Down to the last line, print the entries below exactly, and keep every picture out of the copy.

[Extracted page text data]
* * * * * * *

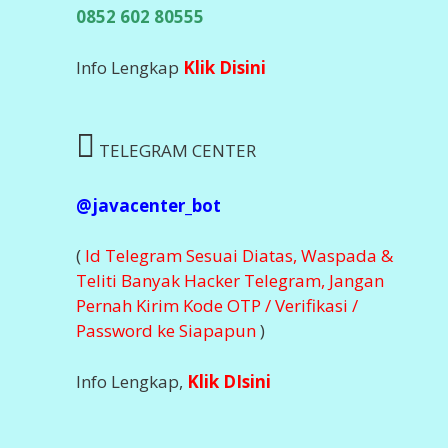
0852 602 80555
Info Lengkap
Klik Disini
TELEGRAM CENTER
@javacenter_bot
(
Id Telegram Sesuai Diatas, Waspada &
Teliti Banyak Hacker Telegram, Jangan
Pernah Kirim Kode OTP / Verifikasi /
Password ke Siapapun
)
Info Lengkap,
Klik DIsini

* * * * * * *

» EXERCISE ANSWER
0852 602 80555
Info Lengkap
Klik Disini
TELEGRAM CENTER
@javacenter_bot
(
Id Telegram Sesuai Diatas, Waspada &
Teliti Banyak Hacker Telegram, Jangan
Pernah Kirim Kode OTP / Verifikasi /
Password ke Siapapun
)
Info Lengkap,
Klik DIsini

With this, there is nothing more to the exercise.